Opinión

Columna de Copano: "Una historia de terror"

Francisco vive en un barrio de clase media en la periferia. Casas iguales a las del vecino con pequeñas modificaciones. Cerca de él hay una farmacia, un supermercado y un videoclub, como en tantos barrios. Va en cuarto medio. Para llegar a su colegio toma micro. Estudia en una cadena de colegios perfil McDonald’s donde usan uniformes que se compran en cierto mall y se levanta temprano para decir presente en la lista. Es una vida promedio: ya cogió un par de veces con una compañera, ha tomado en un carrete y hasta probó pitos pero no le gustaron.

Le han dicho que las buenas notas le permitirán escalar en la vida. Su padre, mecánico, tiene la esperanza de tener un médico, o un arquitecto. Quién sabe. La madre es más permisiva y sostiene que tiene que estudiar algo que le haga feliz.

En el colegio lo preparan poco y nada. Es más, entra el frío en la sala culpa de un vidrio roto lo que hace la estadía incómoda en esa cárcel. Sus compañeros más desordenados impiden que tome mucha atención y siempre hay un buen motivo de los más locos del curso para discutir con los profes y salir antes de la sala. Por eso, contrató un preuniversitario, también conocido como quinto medio, un poco urgido por darse cuenta que no retenía demasiado la materia.
Pasaron las semanas. Llegó la PSU. No le fue tan mal pero tampoco brilló. Era uno más.

La publicidad que comenzaron a pasar en la tele hablaba de instituciones privadas donde iba a “pasarla bien y crecer”. Empezó a revisar la oferta como un jugador deseado por los equipos europeos y sin regulación alguna llego a la Universidad Grande. La UG. Donde los ingenieros tenían todo por delante. Como él, un joven chileno que cantaba la canción nacional cuando la pasaban en la tele al jugar la “Roja”.

Para llegar a la UG cruzaba toda la ciudad. Los profesores hacian ciertas clases que le agradaban y otras no tanto. Se echó dos veces ramos, pero no importaba: aún quedaba la posibilidad de pactar otra vez y seguir pagando. Al final, cachó que el truco eran las lucas y como los viejos querían que saliese algún día (la fortuna de ser hijo único) no les importaba atrasar.

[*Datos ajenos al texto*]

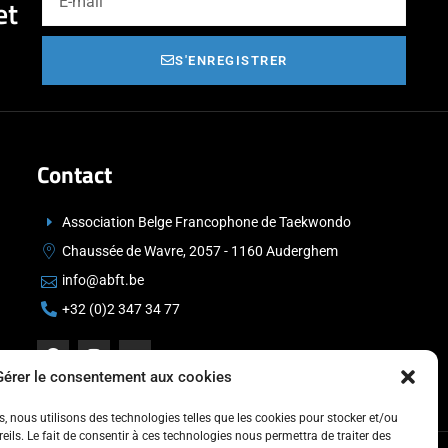
et
S'ENREGISTRER
Contact
Association Belge Francophone de Taekwondo
Chaussée de Wavre, 2057 - 1160 Auderghem
info@abft.be
+32 (0)2 347 34 77
Gérer le consentement aux cookies
es, nous utilisons des technologies telles que les cookies pour stocker et/ou
ils. Le fait de consentir à ces technologies nous permettra de traiter des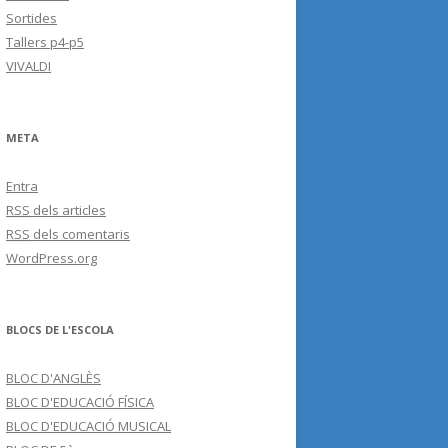
Sortides
Tallers p4-p5
VIVALDI
META
Entra
RSS
dels articles
RSS
dels comentaris
WordPress.org
BLOCS DE L'ESCOLA
BLOC D'ANGLÈS
BLOC D'EDUCACIÓ FÍSICA
BLOC D'EDUCACIÓ MUSICAL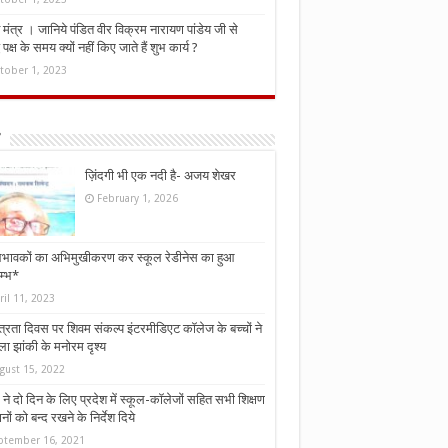
मंत्र । जानिये पंडित वीर विक्रम नारायण पांडेय जी से
ध पक्ष के समय क्यों नहीं किए जाते हैं शुभ कार्य ?
tober 1, 2023
ज़िंदगी भी एक नदी है- अजय शेखर
February 1, 2026
भावकों का अभिमुखीकरण कर स्कूल रेडीनेस का हुआ
म्भ*
ril 11, 2023
्त्रता दिवस पर शिवम संकल्प इंटरमीडिएट कॉलेज के बच्चों ने
ा झांकी के मनोरम दृश्य
gust 15, 2022
ने दो दिन के लिए प्रदेश में स्कूल-कॉलेजों सहित सभी शिक्षण
नों को बन्द रखने के निर्देश दिये
ptember 16, 2021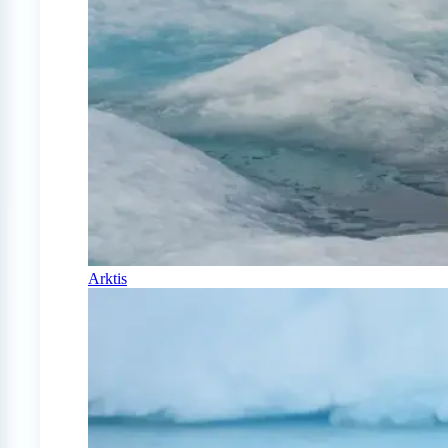
Arktis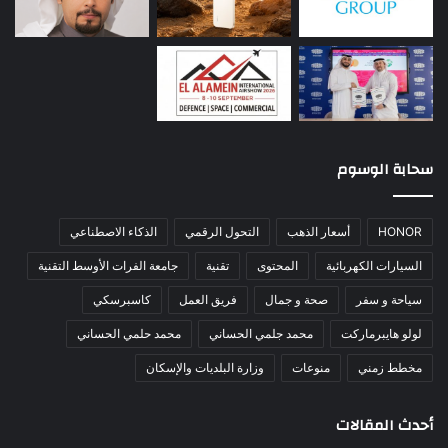
سحابة الوسوم
HONOR
أسعار الذهب
التحول الرقمي
الذكاء الاصطناعي
السيارات الكهربائية
المحتوى
تقنية
جامعة الفرات الأوسط التقنية
سياحة و سفر
صحة و جمال
فريق العمل
كاسبرسكي
لولو هايبرماركت
محمد جلمي الحساني
محمد حلمي الحساني
مخطط زمني
منوعات
وزارة البلديات والإسكان
أحدث المقالات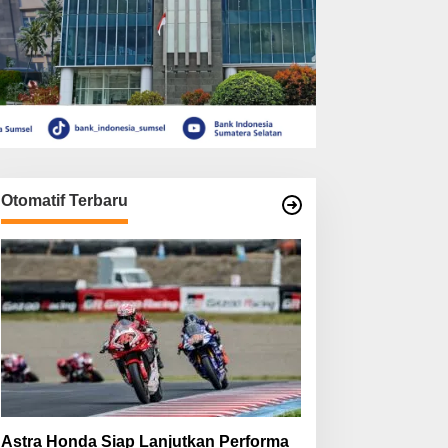
Otomatif Terbaru
Astra Honda Siap Lanjutkan Performa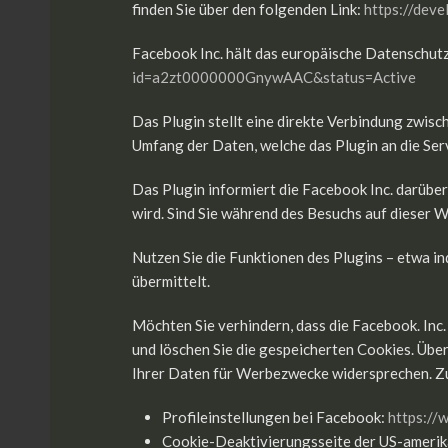
finden Sie über den folgenden Link:
https://deve
Facebook Inc. hält das europäische Datenschutz
id=a2zt0000000GnywAAC&status=Active
Das Plugin stellt eine direkte Verbindung zwis
Umfang der Daten, welche das Plugin an die Serv
Das Plugin informiert die Facebook Inc. darüber
wird. Sind Sie während des Besuchs auf dieser 
Nutzen Sie die Funktionen des Plugins – etwa in
übermittelt.
Möchten Sie verhindern, dass die Facebook. Inc
und löschen Sie die gespeicherten Cookies. Übe
Ihrer Daten für Werbezwecke widersprechen. Zu
Profileinstellungen bei Facebook:
https://
Cookie-Deaktivierungsseite der US-ameri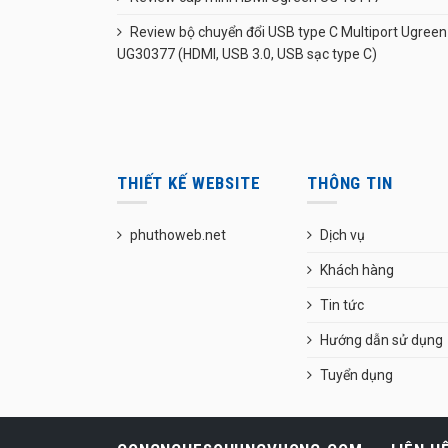
Review bộ chuyển đổi USB type C Multiport Ugreen
UG30377 (HDMI, USB 3.0, USB sạc type C)
THIẾT KẾ WEBSITE
THÔNG TIN
phuthoweb.net
Dịch vụ
Khách hàng
Tin tức
Hướng dẫn sử dụng
Tuyển dụng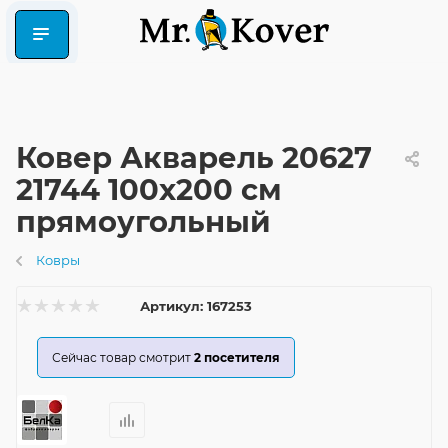
Ковер Акварель 20627
21744 100x200 см
прямоугольный
Ковры
Артикул:
167253
Сейчас товар смотрит
2
посетителя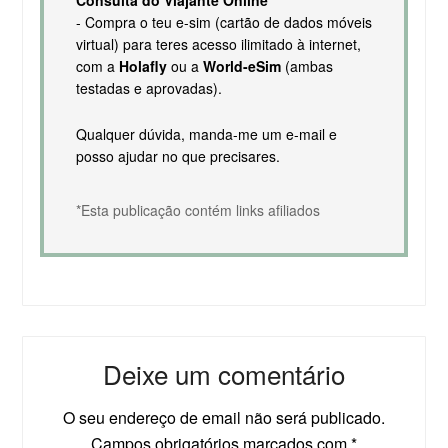
- Compra o teu e-sim (cartão de dados móveis
virtual) para teres acesso ilimitado à internet,
com a
Holafly
ou a
World-eSim
(ambas
testadas e aprovadas).
Qualquer dúvida, manda-me um e-mail e
posso ajudar no que precisares.
*Esta publicação contém links afiliados
Deixe um comentário
O seu endereço de email não será publicado.
Campos obrigatórios marcados com
*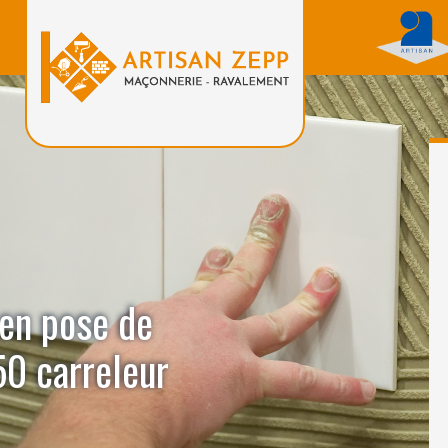
 en pose de
50 carreleur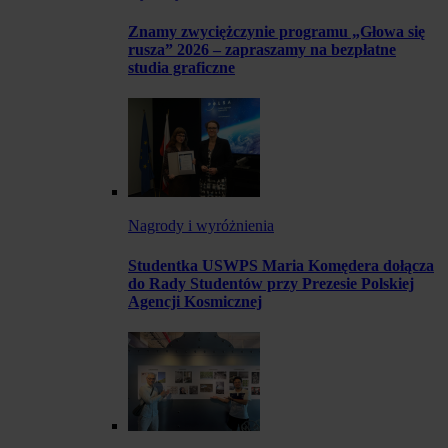
Znamy zwyciężczynie programu „Głowa się
rusza” 2026 – zapraszamy na bezpłatne
studia graficzne
Nagrody i wyróżnienia
Studentka USWPS Maria Komędera dołącza
do Rady Studentów przy Prezesie Polskiej
Agencji Kosmicznej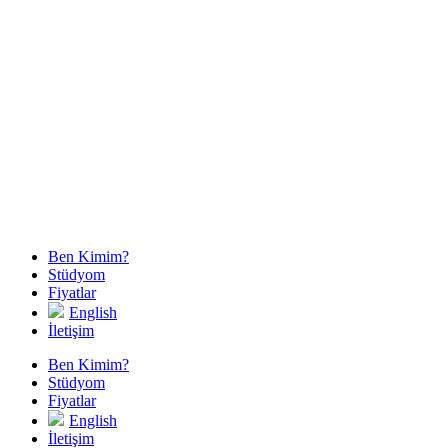
Ben Kimim?
Stüdyom
Fiyatlar
English
İletişim
Ben Kimim?
Stüdyom
Fiyatlar
English
İletişim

Muchos tomaban otra carrera dentro de la UG. A la UG le importaba ganar plata y no tenía ninguna intención de ser regulada. Su publicidad seguía vendiendo un mundo para­lelo de oportunidades automáticas en base a una cultura exitista y le habían dicho que todo se abriría para él. Pero también se lo dijeron a Roberto que no sabía contar, a Pamela que estaba aburrida, a Juanito y así a miles de compañeros.

Y ahí estaba la trampa: nunca le ayudaron a emprender ni tampoco a especializarse. Era uno más de una manga de robots paga cuenta. Nada de hacer facturas ni armar estrategias con grupos para armar un camino paralelo en una carrera saturada como la que había elegido. Él pensó que por haber comprado un camino se le tenía que entregar todo y comenzó a asumir la idea que sería un grande por su paso en la universidad.

Al salir, tocó puertas y nadie lo recibía con mucho entusiasmo. “Es que es más difícil sin pituto” se rezaba a sí mismo y pasaban los meses. Y los años. Y de pronto estaba atendiendo una caja en un supermercado con una deuda millonaria equivalente a la de un departamento. Y estaba enojado. Muy dolido con la vida. Chile lo había engañado sin ninguna posibilidad de crecer. Sólo había comprado la ilusión del futuro con intereses caros.

Un día llegó donde su viejo, el mecánico, que había conseguido un taxi. Y lo empezó a manejar. De pronto puso una radio y una voz salió diciendo “por favor, admitamos que es mucho mejor que existan taxistas con título que sin él” y apretó los dientes. Se subió un cliente que hablaba por celular. Era otro ingeniero, igual que el, detectó. De otra universidad quizás. De otro barrio, otro mundo, pero representaba que él había fracasado. Y estaba atrapado. Y el odio creció y creció. Diseñar monstruos y odio a cambio de un crédito infinito. Puro dolor.